ONC-392 is OncoImmune’s lead antibody in this program. ONC-392 targets CTLA-4 in a way that selectively eliminates tumor-infiltrating regulatory T cells without affecting peripheral T cell activation by a mechanism illustrated in Fig. 1. Compared with commercial and other clinical-stage anti-CTLA-4 antibodies, ONC-392 had a more robust CITE and dramatically reduced irAE in preclinical studies. OncoImmune plans to file an investigational new drug (IND) application for ONC-392 and begin a phase 1 clinical trial in the second half of 2019.

Fig. 1 | Separating therapeutic effect from toxicity for anti-CTLA-4 antibody. pH-sensitive anti-cytotoxic T lymphocyte protein 4 (CTLA-4) antibodies preserve the CTLA-4 immune checkpoint and allow more effective regulatory T cell elimination within the tumor microenvironment, while pH-insensitive antibodies cause degradation of CTLA-4 and subsequent loss of the protective function of CTLA-4 against autoimmune diseases.

ONC-781: novel cancer target

OncoImmune is also searching for new therapeutic targets. The company’s most advanced program in this area is ONC-781, a monoclonal antibody (mAb) against a previously undescribed glycosylation-regulated epi-tope that is highly expressed on cancer cells.

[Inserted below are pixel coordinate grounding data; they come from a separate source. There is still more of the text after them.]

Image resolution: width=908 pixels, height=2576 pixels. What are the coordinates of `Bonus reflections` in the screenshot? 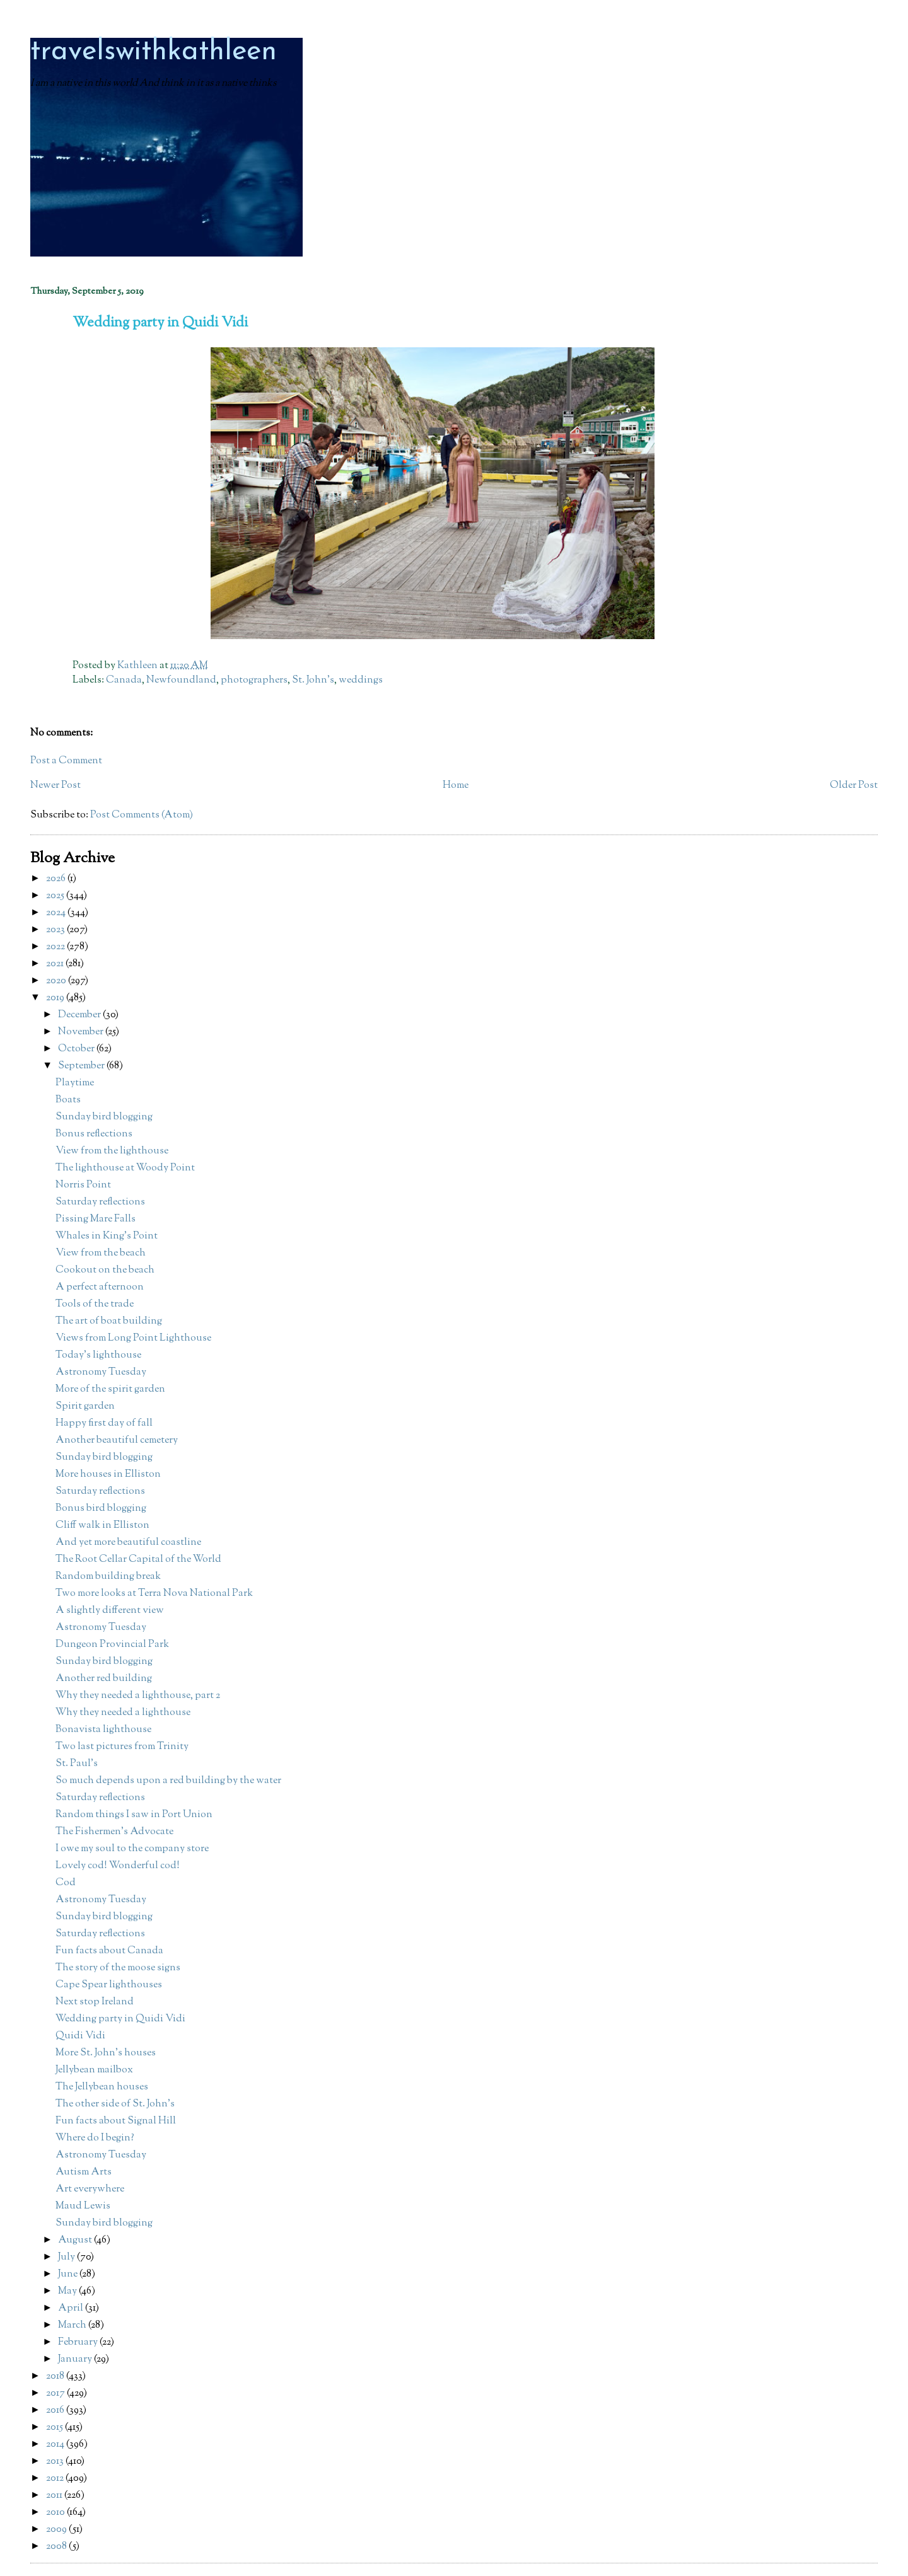 It's located at (93, 1134).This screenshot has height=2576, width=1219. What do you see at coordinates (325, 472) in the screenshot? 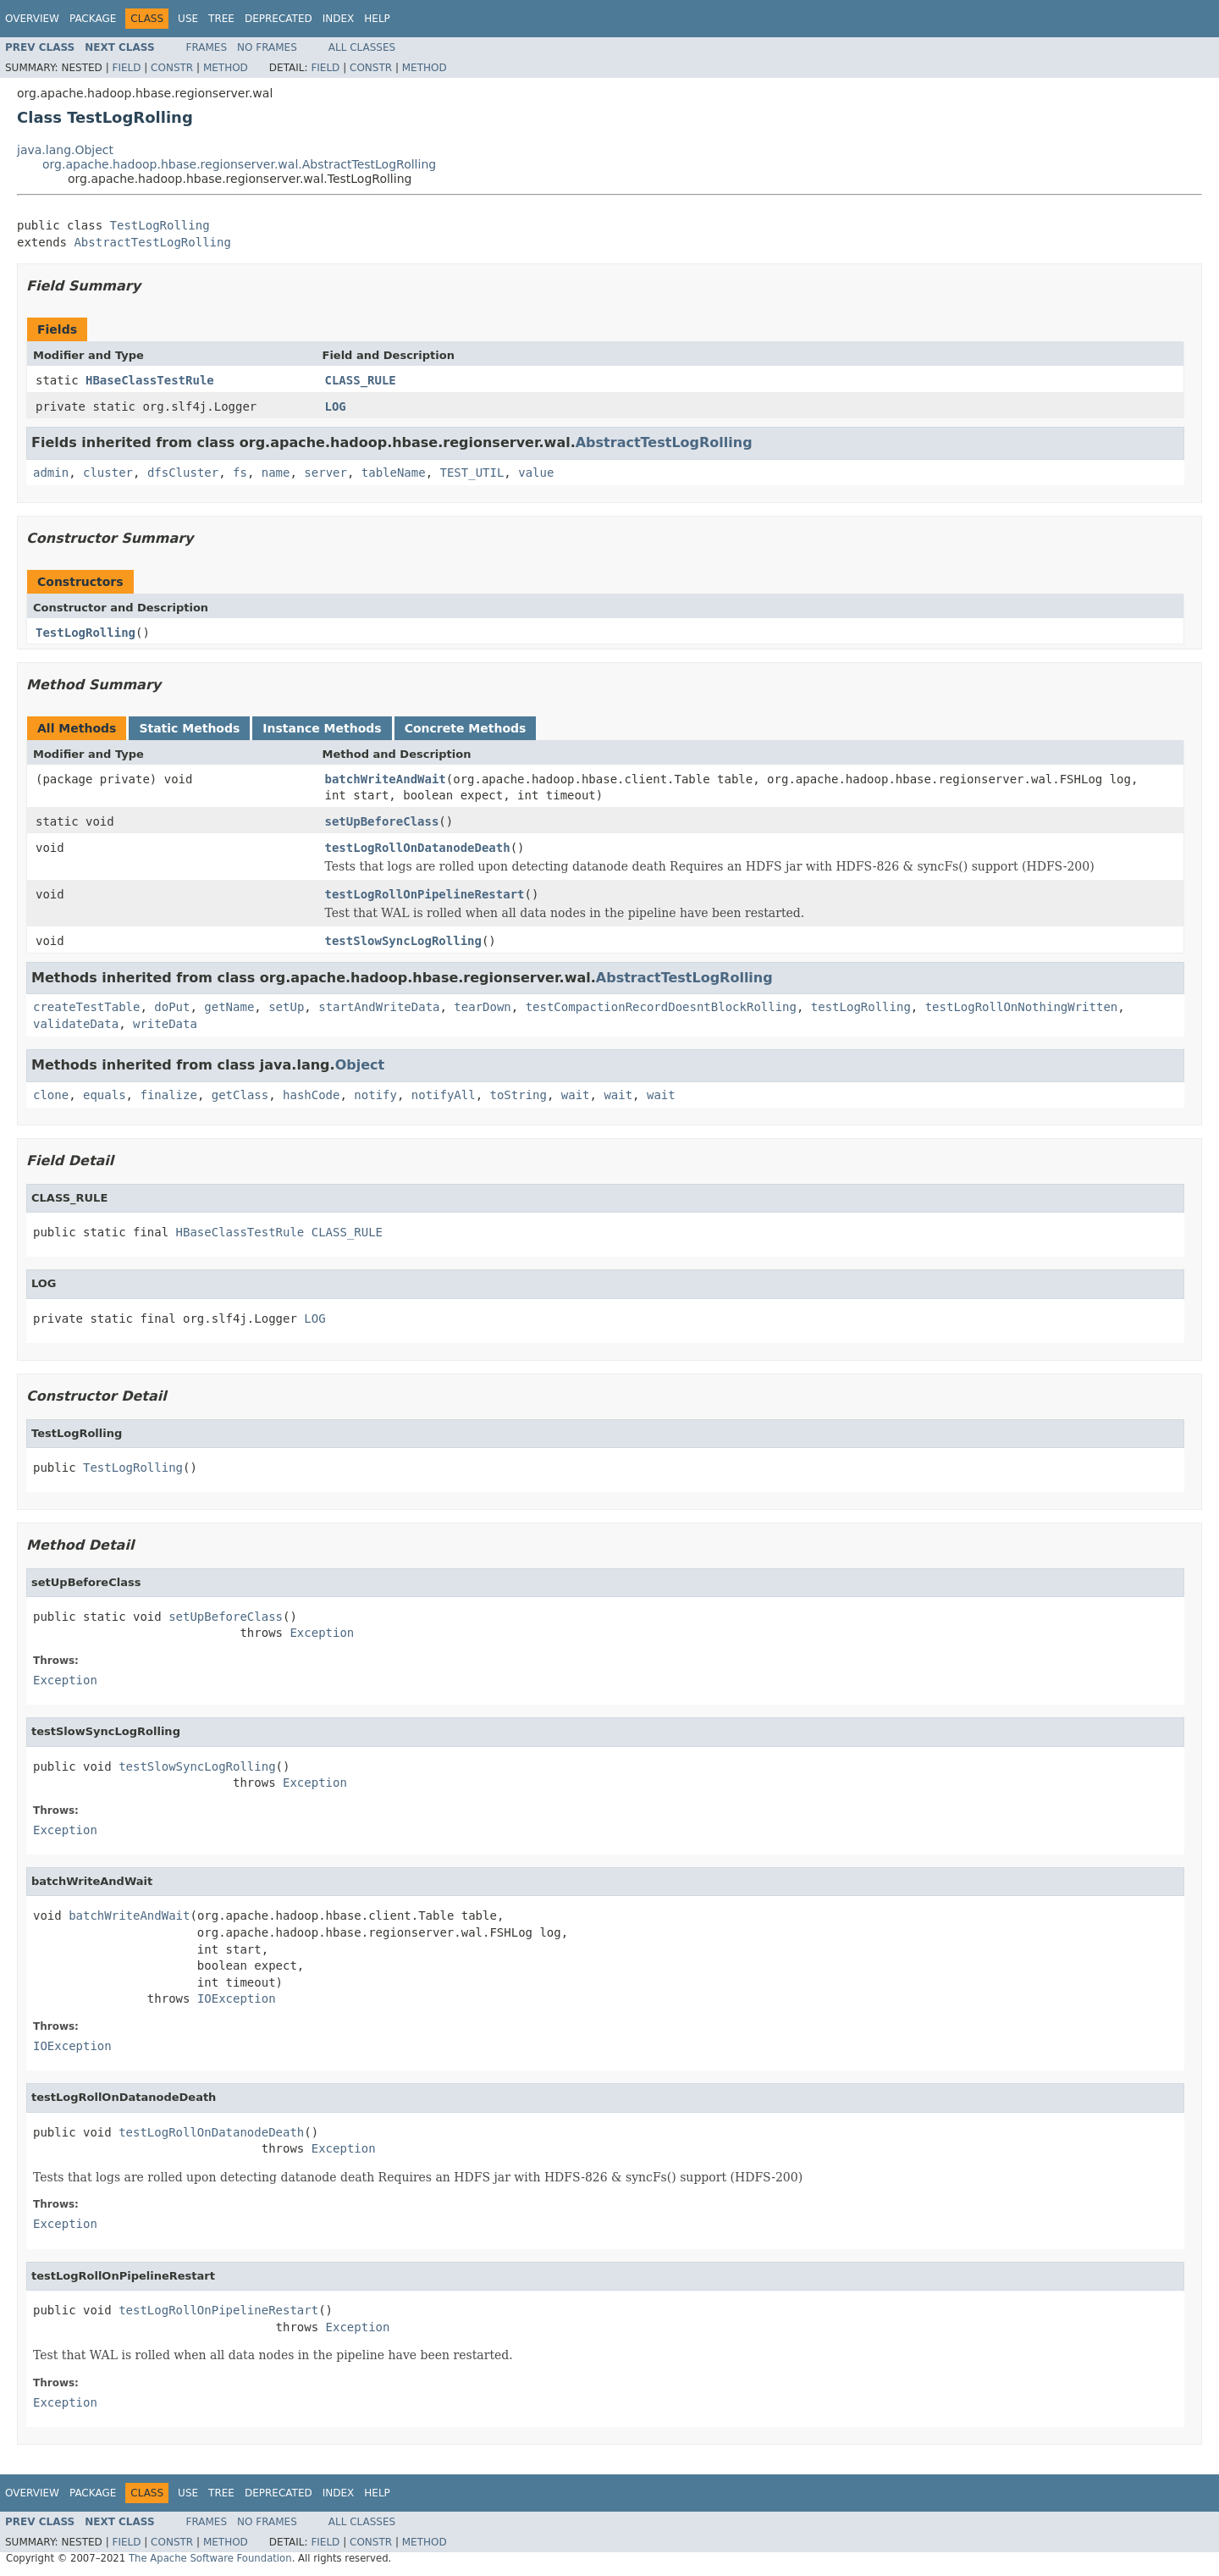
I see `server` at bounding box center [325, 472].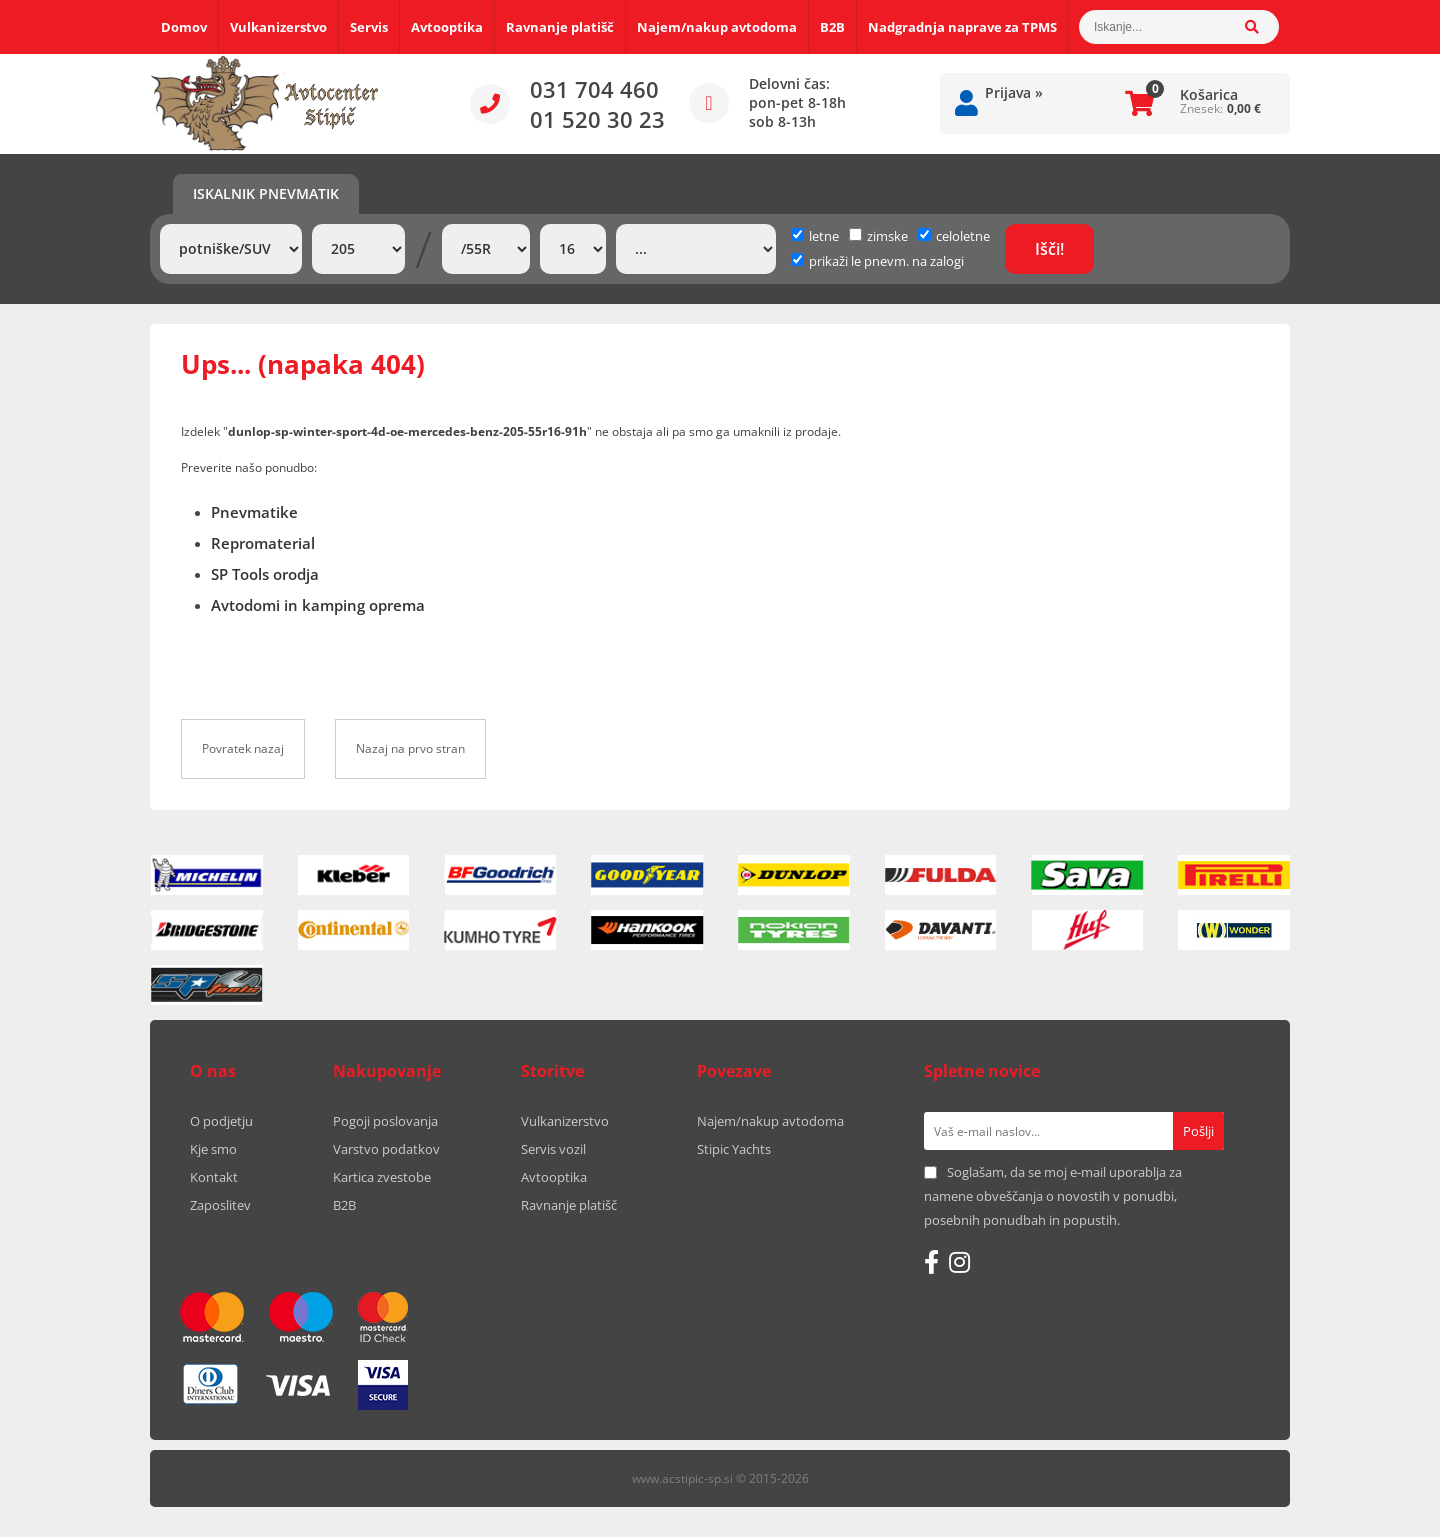 The height and width of the screenshot is (1537, 1440). I want to click on [Instagram], so click(959, 1262).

Critical to the therapeutic potential of this proprietary target is that in normal tissues, the epitope is masked by O-glycosylation, eliminating the risk of nontumor binding by the mAb and any related side effects.

ONC-781 binds to all major types of cancer tissue, in particular some hard-to-treat cancers of the central nervous system, lung cancer, ovarian cancer and hepatocellular carcinoma. The company has generated a humanized, affinity-matured version of ONC-781 to develop bispecific antibodies and chimeric antigen receptor T cells and test for an optimal therapeutic strategy, and has started the process of prioritizing a cancer indication or indications for clinical development.

Partnering at all stages

OncoImmune has a robust pipeline, deep biology insights into CD24–Siglec and CTLA-4 signaling, and a very flexible approach to partnering. It is looking for strategic partners and/or investors for the late-stage clinical development and commercialization of CD24Fc and to move other assets into the clinic. According to Yang Liu, OncoImmune’s founder, president and CSO, “by preserving immune tolerance mechanisms of the cancer patients while focusing immune destructive force on cancer cells, safer and more effective cancer immunotherapies may emerge from the horizon."